Much like the original company's goal, the current firm also desired a pistol designed for combat. A conversation with company CEO Bruce Siddle proved invaluable. "Much like other 1911 companies—previous Detonics models included—we too desired a combat-orient pistol. However, our goal isn't a pistol capable of combat accuracy, but rather one capable of combat precision. And what sets the Evolution apart is our use of CNC-based technology, which until now has been used sporadically throughout the industry for different parts."

The Evolution takes the best elements of the classic Combat Master and blends them with contemporary refinements, including a CNC-machined slide, frame and barrel. That enables the company to control the degree of separation between the parts for truly precise tolerances.

Sporting a 3.5-inch barrel and abbreviated grip, a glimpse of this diminutive pistol instills a sense of déjà vu. One feature retained from the classic Combat Master model is a re-contoured grip safety, which lacks an exterior tang. While the absence conjures dreaded images of hammer bite, the likelihood is significantly reduced, thanks to a thorough beveling of the safety's underside and a modified hammer spur. Internally, the grip safety's interior protrusion, which contacts the sear spring during firing, is also removed. Some consider this hazardous, but the gun contains a mechanical thumb safety much like the Browning High Power.

The Evolution's steel mainspring housing is flat and contains fine vertical serrations. When teamed with checkered, rich rosewood stocks and large, widely spaced serrations on its frontstrap, the combination makes an extremely comfortable grip with good purchase.

Subtle simplicity describes the fire controls. A single-sided thumb safety with a narrow, finely serrated paddle provides optimal contact while drawing, and offers enough space for those shooters who prefer a "high-thumb" hold. Surprisingly, its trigger is of nostalgic design, solid with a short shoe.

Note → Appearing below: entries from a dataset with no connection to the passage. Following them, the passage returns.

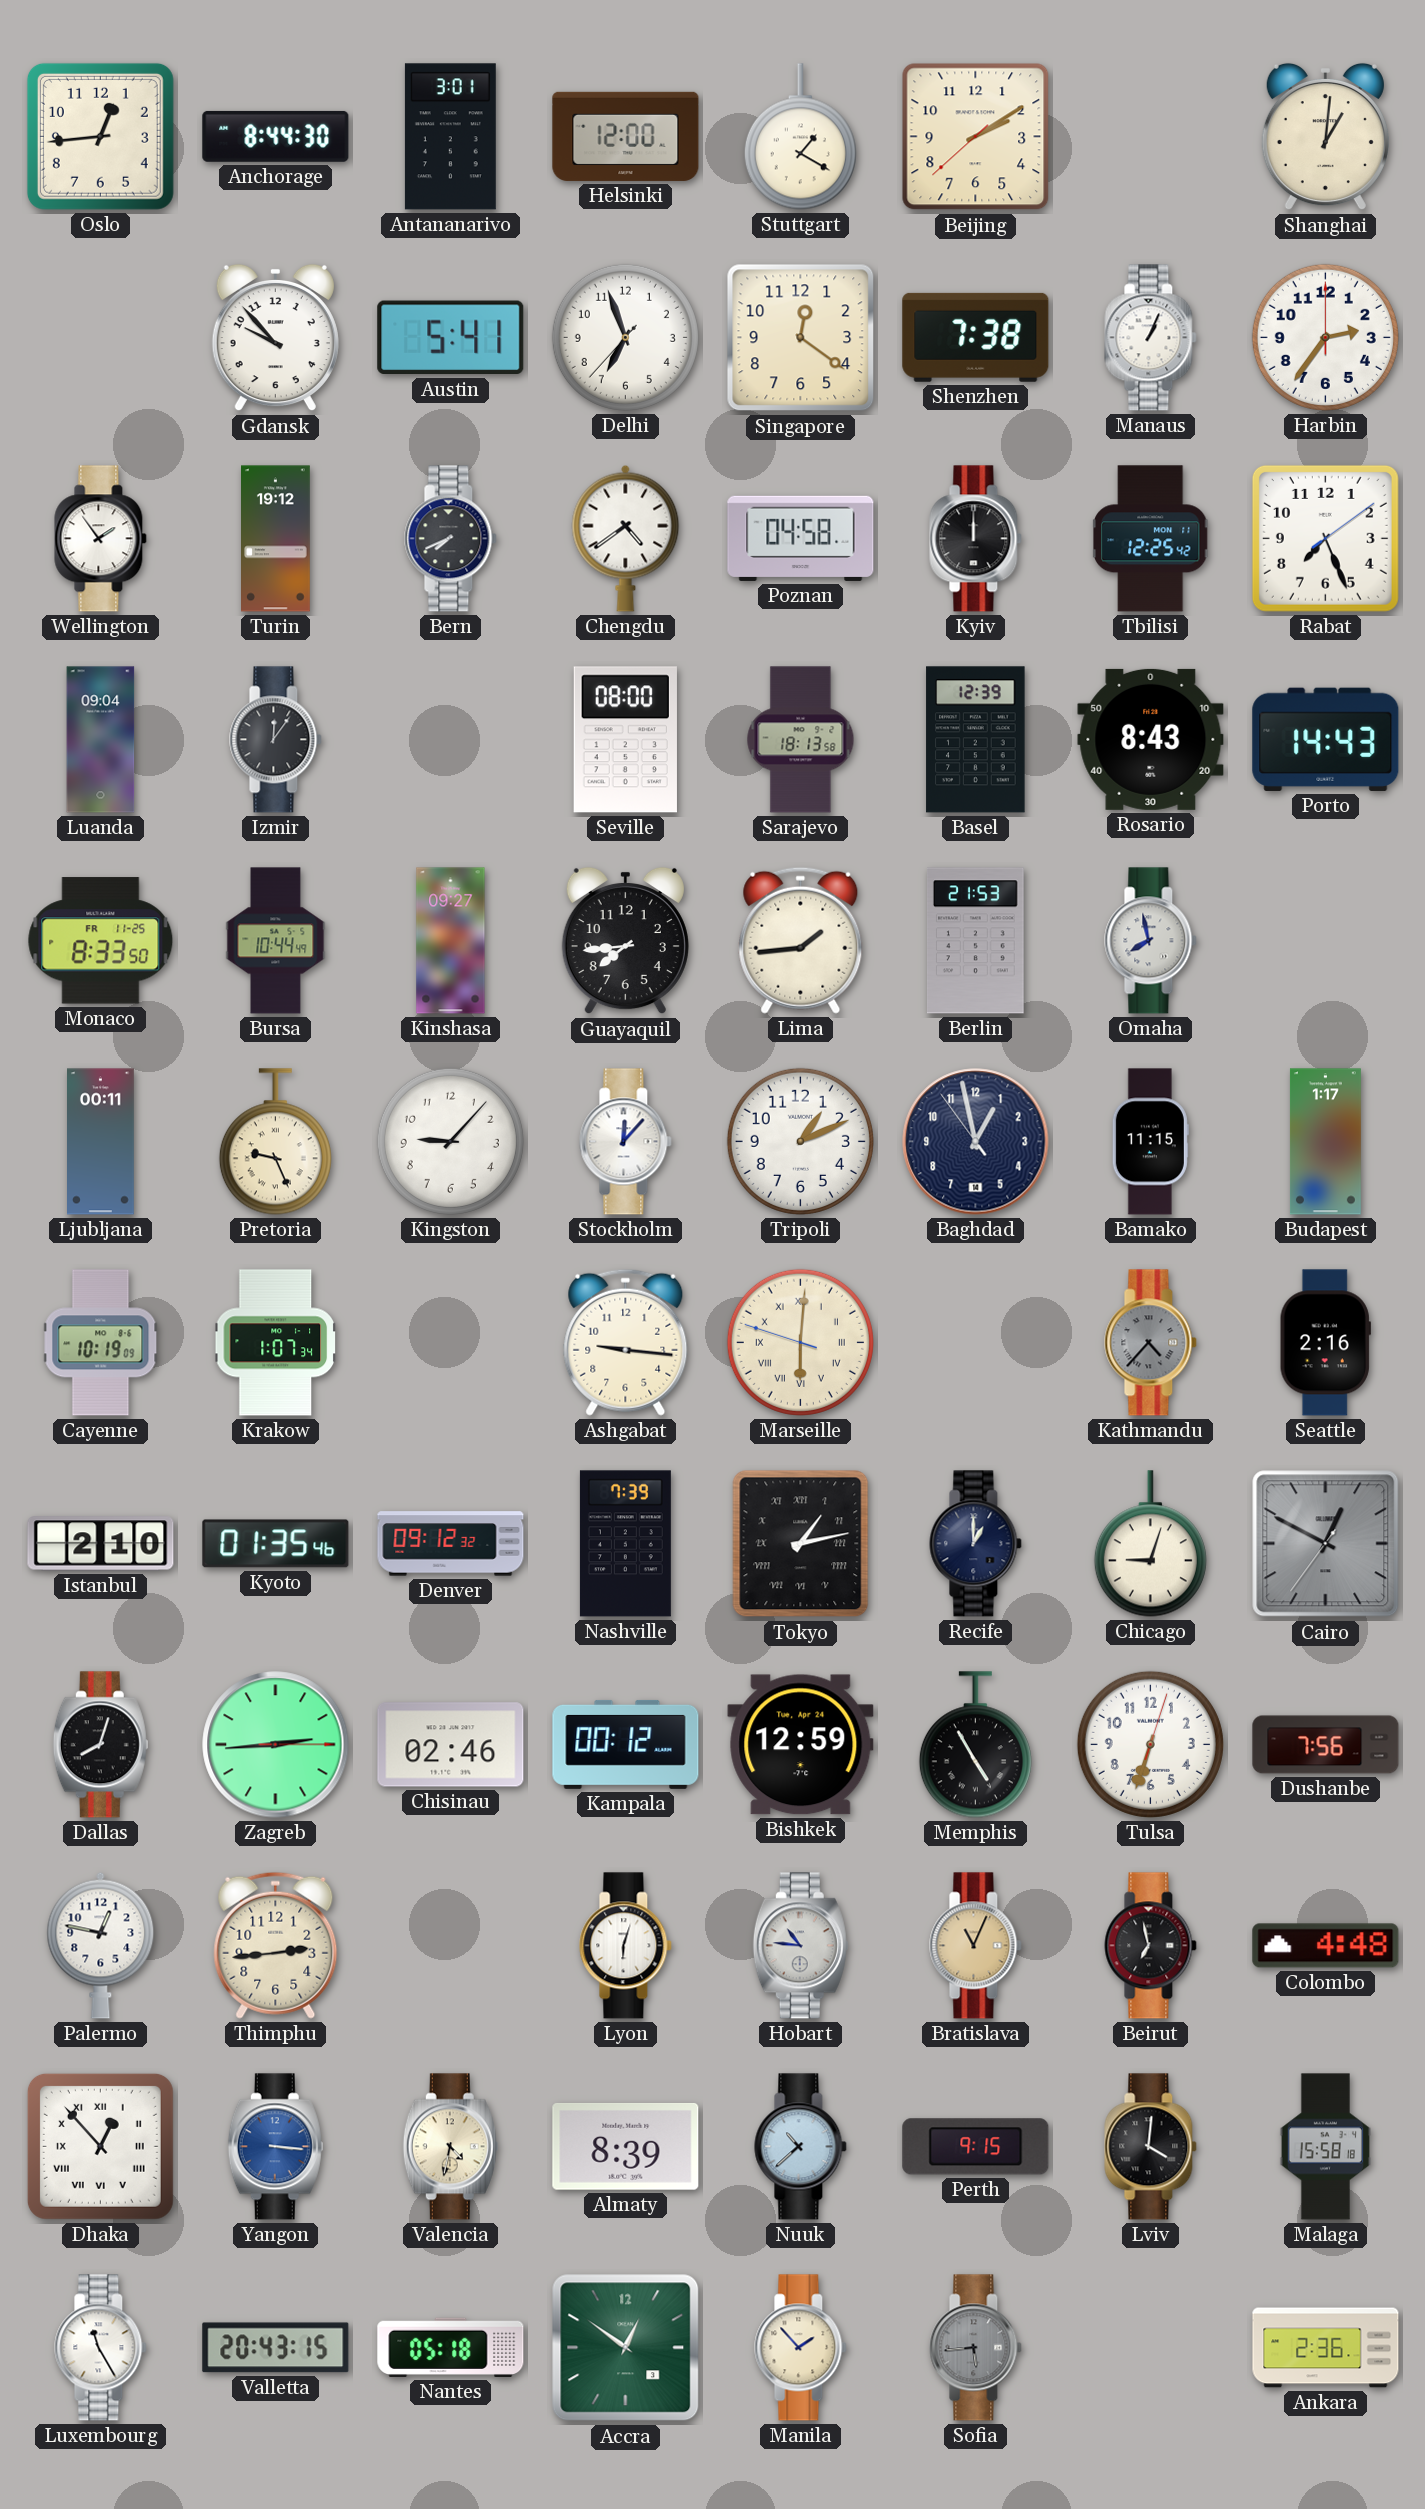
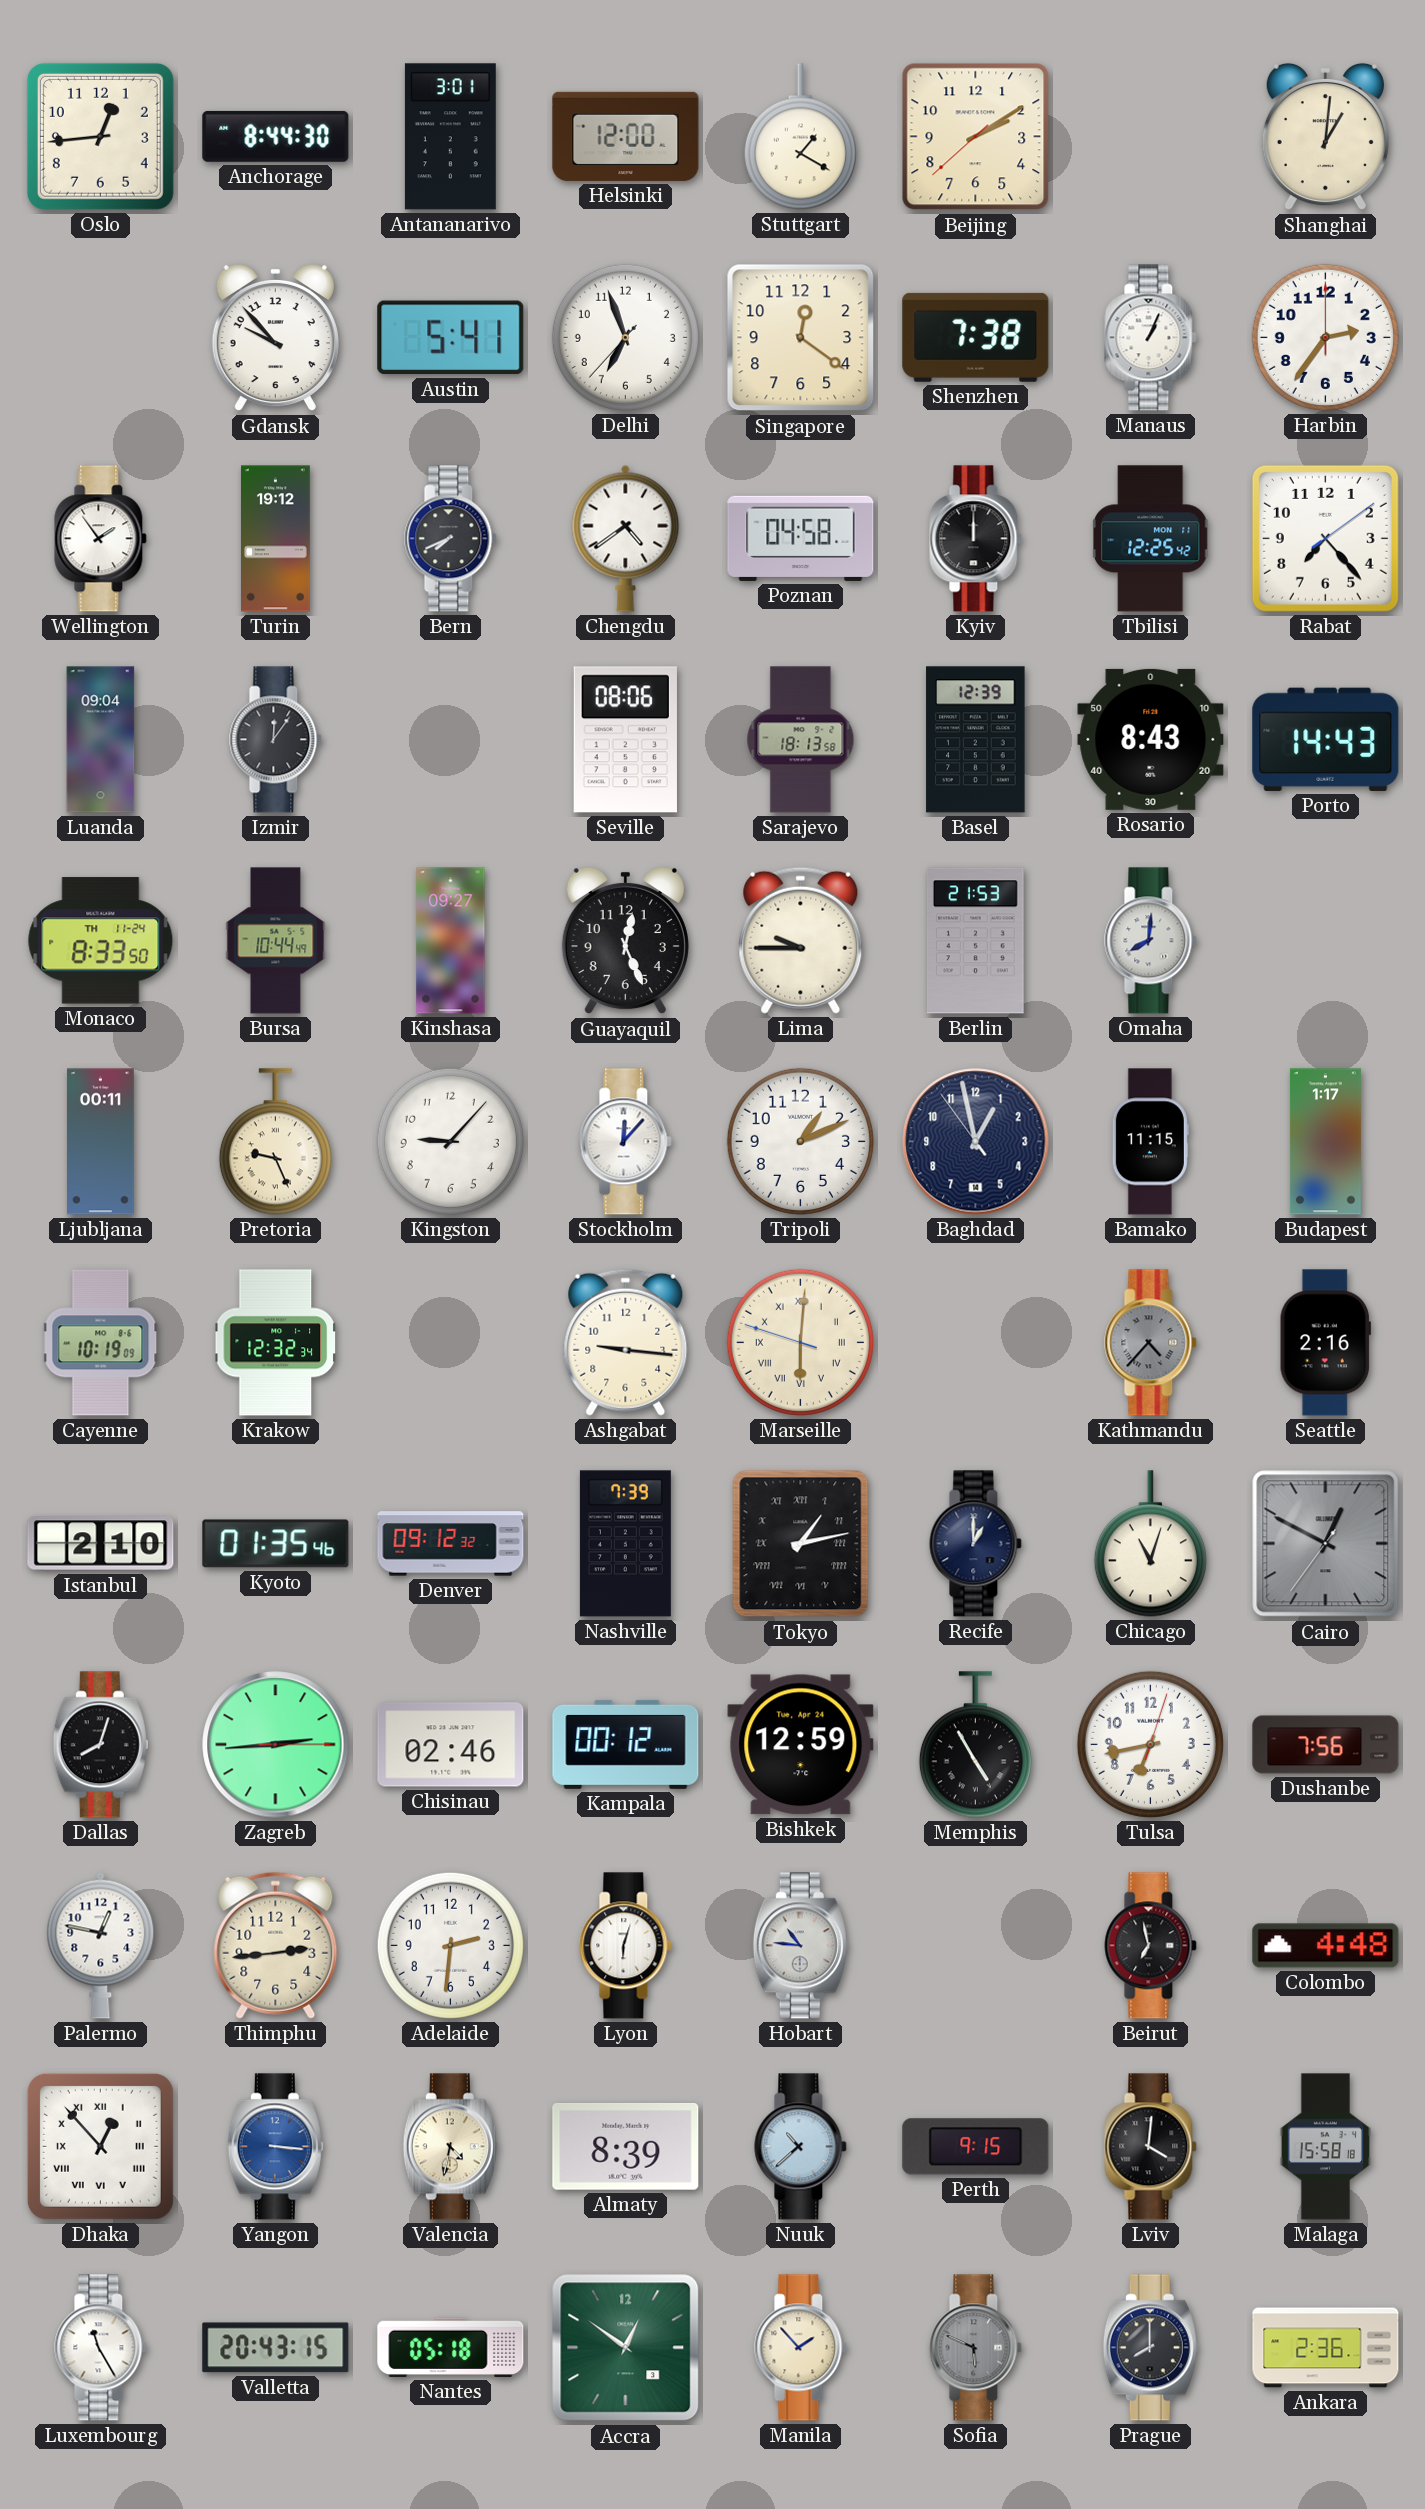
Rabat: 7:26 -> 7:23
Seville: 08:00 -> 08:06
Monaco date: FR 11-25 -> TH 11-24
Guayaquil: 7:44 -> 12:26
Lima: 1:44 -> 9:45
Omaha: 7:58 -> 8:01
Krakow: 1:07 -> 12:32
Chicago: 9:03 -> 11:03
Tulsa: 6:33 -> 6:43
Adelaide: none -> 2:31
Bratislava: 11:04 -> none
Sofia: 5:44 -> 5:49
Prague: none -> 8:00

The most eye-catching components of the Evolution are found on its slide. Stylish relief cuts span the top and are accented by features such as dual slide serrations and Novak's LoMount rear sight. Perhaps the most innovative aspect of the pistol is its octagonal sighting system, or OSS. As a means of enhancing accuracy, the Detonics engineers strove to enhance the locking mechanism by eliminating excess play, which led to an octagonal-shaped barrel. By CNCing an integral front-sight dovetail to the barrel, along with dual pillar-shaped lugs, the OSS actually allows for 12 lockup points as opposed to eight.

Another reason Detonics created the OSS was from a visual acuity standpoint. Siddle explained, "Mounting the sight directly to the barrel works to minimize movement, while simultaneously enhancing overall sight clarity and reacquisition." Whether shooting competitively or for self-defense, seeing the front sight is of vital importance.

As a collector of classic Detonics pistols, I went to the range with high hopes this new offering would cut the ballistic mustard, and I'm happy to report its performance was admirable. Malfunctions were minor: The slide seized during the first two magazines—not uncommon for new pistols. A generous coating of lube was all it needed. Group sizes ranged from 1 to 3 inches. Surprisingly however, the Evolution didn't display a preference for a particular load or bullet type, but instead displayed equal accuracy with two different loads: 68-grain MagSafe and 230-grain Winchester. Given the substantial difference in bullet weight, I can't help but think barrel design contributed to its accuracy. As for the system aiding in faster sight acquisition, my eyes detected no noticeable distinction. I do, however, think a reference point on the front sight, such as a white dot would make a nice addition to the OSS.

Although difficult to classify, one thing is certain. Contemporary or classic, the Detonics Combat Master Evolution is proof that age begets innovation.